__Directions__. Set down only these lines, exactly: the line containing "休診日：水曜・土曜午後・日曜・祝日" and all lines through the end of the data below. Omit pictures.
*** Opening Dataset content ***
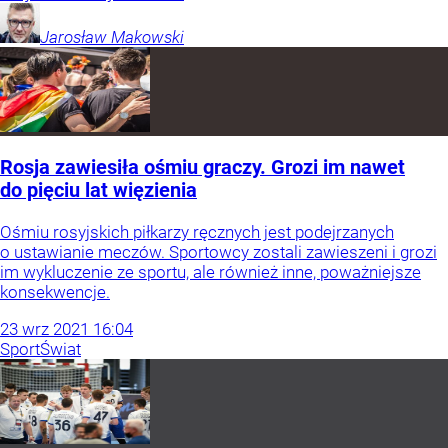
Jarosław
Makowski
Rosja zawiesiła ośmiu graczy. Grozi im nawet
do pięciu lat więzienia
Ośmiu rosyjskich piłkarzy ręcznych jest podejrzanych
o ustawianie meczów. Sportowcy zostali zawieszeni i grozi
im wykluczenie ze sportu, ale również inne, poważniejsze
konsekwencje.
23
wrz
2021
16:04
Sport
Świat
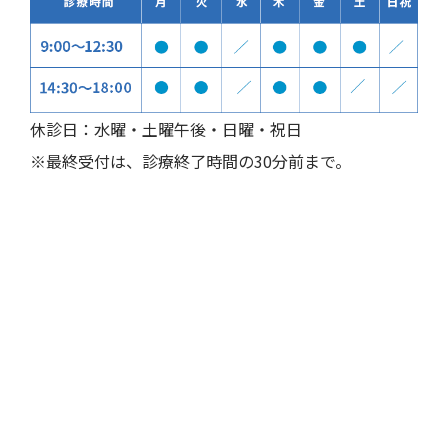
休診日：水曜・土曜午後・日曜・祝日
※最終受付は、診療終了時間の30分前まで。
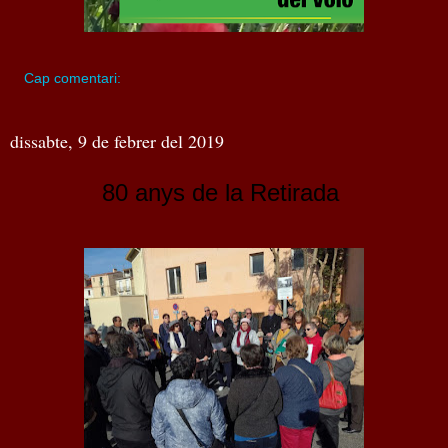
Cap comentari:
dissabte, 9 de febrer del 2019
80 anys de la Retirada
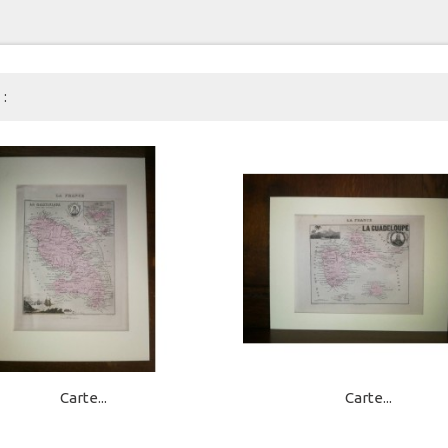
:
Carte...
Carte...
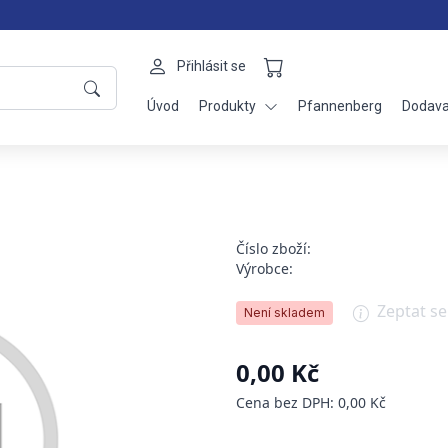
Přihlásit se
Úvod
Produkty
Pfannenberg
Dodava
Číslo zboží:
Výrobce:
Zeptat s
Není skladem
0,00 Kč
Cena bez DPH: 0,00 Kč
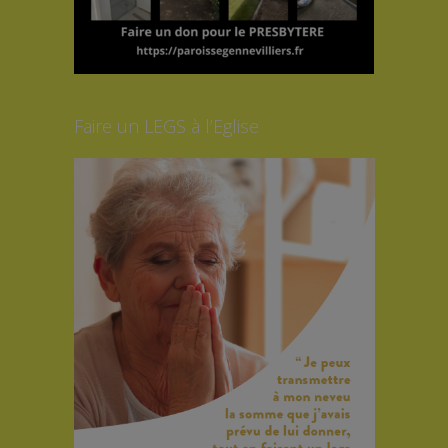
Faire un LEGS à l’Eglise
*** Closing Dataset content ***
__Exercise answer__.
休診日：水曜・土曜午後・日曜・祝日
※最終受付は、診療終了時間の30分前まで。
Cap comentari:
dissabte, 9 de febrer del 2019
80 anys de la Retirada
:
Carte...
Carte...
Přihlásit se
Úvod
Produkty
Pfannenberg
Dodava
Číslo zboží:
Výrobce:
Zeptat s
Není skladem
0,00 Kč
Cena bez DPH: 0,00 Kč
Faire un LEGS à l’Eglise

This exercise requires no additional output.